Au moment où ses pas l'eurent amené au niveau de la maison familiale des Bessières, l’abbé reconnût la voix du Pincard. «
Sale bête » cria l’homme. L’abbé faillit sursauter, mais il n’en montra rien et resta ostensiblement le nez dans son bréviaire. Il ne lisait plus, tous les sens à l’affût, mais le livre lui permit de garder une certaine contenance. «
Bougre de bestiasse, cria le vigneron,
au trot! ou je vous brise le dos!». L’abbé faillit bien empoigner sa soutane et se mettre à trotter, mais il réalisa que si quelqu’un le voyait ainsi fuir devant l’ennemi, il serait la risée de ses ouailles pour quelques décennies. Il décida donc de faire face, ou presque. Il ne s’arrêta pas, mais il tourna la tête vers sa droite, en direction des injures, et, aussitôt, il comprît son erreur!

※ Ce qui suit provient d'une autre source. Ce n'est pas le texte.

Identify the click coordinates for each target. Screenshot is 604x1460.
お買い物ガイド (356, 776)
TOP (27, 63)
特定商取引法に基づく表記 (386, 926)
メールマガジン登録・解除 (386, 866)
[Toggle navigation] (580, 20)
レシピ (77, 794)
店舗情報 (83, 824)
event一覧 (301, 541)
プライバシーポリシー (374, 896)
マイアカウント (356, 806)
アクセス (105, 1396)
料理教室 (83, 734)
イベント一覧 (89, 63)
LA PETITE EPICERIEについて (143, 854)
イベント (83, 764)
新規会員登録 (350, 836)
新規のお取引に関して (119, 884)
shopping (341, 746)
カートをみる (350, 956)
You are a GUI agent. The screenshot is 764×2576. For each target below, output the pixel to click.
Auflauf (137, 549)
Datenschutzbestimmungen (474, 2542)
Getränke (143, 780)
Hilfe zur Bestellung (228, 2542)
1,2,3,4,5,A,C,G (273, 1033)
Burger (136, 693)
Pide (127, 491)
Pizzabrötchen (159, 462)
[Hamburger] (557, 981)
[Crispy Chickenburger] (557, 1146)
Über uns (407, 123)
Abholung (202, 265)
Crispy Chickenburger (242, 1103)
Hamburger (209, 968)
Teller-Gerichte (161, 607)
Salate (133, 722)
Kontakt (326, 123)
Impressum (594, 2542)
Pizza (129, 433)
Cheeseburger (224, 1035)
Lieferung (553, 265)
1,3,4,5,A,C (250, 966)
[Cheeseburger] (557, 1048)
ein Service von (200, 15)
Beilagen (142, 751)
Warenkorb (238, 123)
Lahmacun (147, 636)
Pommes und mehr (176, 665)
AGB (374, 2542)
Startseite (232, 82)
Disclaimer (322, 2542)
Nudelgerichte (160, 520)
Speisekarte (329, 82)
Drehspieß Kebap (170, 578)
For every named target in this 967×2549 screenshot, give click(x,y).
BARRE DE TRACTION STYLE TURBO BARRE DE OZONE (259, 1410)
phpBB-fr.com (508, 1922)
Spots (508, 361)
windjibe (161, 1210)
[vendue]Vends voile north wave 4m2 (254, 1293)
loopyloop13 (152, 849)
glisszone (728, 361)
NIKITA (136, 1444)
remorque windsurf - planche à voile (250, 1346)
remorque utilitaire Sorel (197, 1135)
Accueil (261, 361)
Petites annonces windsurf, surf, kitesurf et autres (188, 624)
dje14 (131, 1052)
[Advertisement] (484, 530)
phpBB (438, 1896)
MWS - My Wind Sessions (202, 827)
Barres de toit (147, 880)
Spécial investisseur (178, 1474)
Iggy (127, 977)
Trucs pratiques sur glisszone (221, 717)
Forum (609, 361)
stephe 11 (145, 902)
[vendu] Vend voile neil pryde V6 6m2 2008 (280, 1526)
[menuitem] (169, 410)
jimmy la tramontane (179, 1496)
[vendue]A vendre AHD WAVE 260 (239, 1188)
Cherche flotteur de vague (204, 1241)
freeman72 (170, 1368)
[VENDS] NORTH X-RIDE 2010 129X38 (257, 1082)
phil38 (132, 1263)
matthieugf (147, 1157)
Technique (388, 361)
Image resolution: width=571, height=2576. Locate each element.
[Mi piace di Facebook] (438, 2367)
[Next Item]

Deux grands chevaux maigres, noirs comme des corbeaux, étaient attelés à la charrette du vigneron, et c’est après eux que celui-ci en avait, pas après le curé, que du haut de sa colère et de son siège de charretier il n’avait même pas vu arriver. Tout à sa surprise l’abbé s’arrêta net. C’est à ce moment que le Pincard le vît et cela ne fît que décupler son ardeur à vociférer, trop heureux d’avoir l’occasion de faire sonner quelques jurons blasphématoires autour des oreilles du curé. «
Putains de créature(s) du diable, vous avez la cervelle aussi noire que la robe ! » hurla-t-il sans qu’on puisse dire s’il parlait du pelage des chevaux ou de la soutane de l'ecclésiastique. Ce dernier fit mine de rien et ne se démonta pas. Il s’était arrêté, il fallait maintenant qu’il fasse bonne figure. Et puis, ces deux animaux un peu efflanqués, il lui semblait bien les avoir déjà vus quelque part.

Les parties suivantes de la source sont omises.